Start of Record excerpts
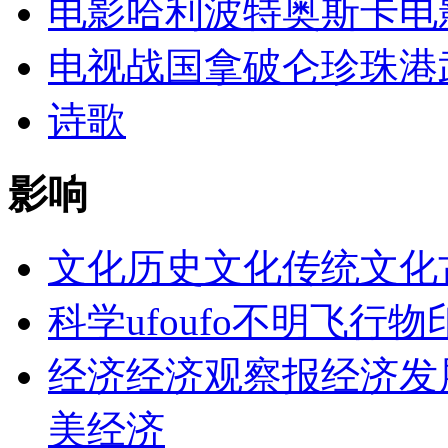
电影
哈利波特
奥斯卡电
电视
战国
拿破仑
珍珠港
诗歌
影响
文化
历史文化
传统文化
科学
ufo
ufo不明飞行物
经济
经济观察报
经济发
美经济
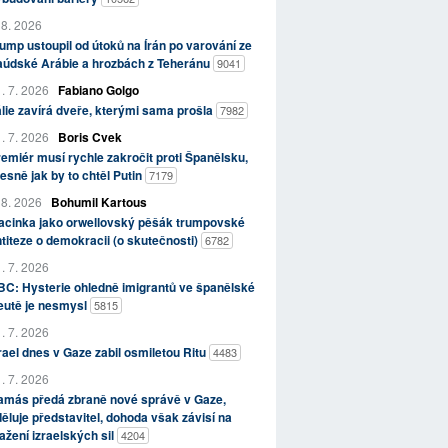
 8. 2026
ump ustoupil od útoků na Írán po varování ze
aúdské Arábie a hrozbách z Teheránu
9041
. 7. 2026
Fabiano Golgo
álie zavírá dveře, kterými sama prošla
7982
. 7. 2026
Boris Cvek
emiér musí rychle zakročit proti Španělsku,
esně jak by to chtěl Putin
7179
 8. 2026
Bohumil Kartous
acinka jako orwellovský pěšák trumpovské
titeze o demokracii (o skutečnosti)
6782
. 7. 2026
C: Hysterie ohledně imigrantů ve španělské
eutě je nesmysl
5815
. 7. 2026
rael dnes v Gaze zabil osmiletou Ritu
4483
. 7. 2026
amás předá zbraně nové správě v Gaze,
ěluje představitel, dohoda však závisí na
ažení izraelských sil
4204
End of Record excerpts
Start of Record excerpts
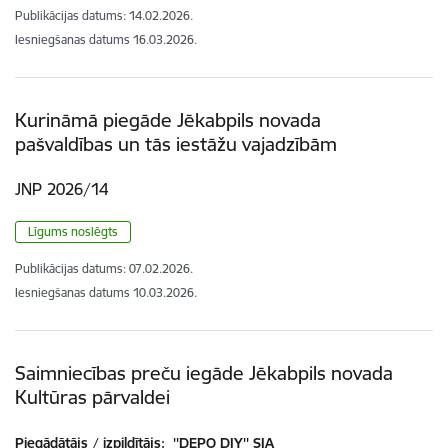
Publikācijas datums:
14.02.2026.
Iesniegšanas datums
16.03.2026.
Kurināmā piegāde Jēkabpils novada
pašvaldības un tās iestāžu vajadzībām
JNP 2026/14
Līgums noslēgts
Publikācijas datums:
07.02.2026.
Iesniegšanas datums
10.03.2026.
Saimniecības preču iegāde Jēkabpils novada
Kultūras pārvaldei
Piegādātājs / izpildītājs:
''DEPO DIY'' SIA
End of Record excerpts
» Work request
For each line above that contains the word "Jēkabpils", give the line as it is written.

» Result of this exercise
Kurināmā piegāde Jēkabpils novada
Saimniecības preču iegāde Jēkabpils novada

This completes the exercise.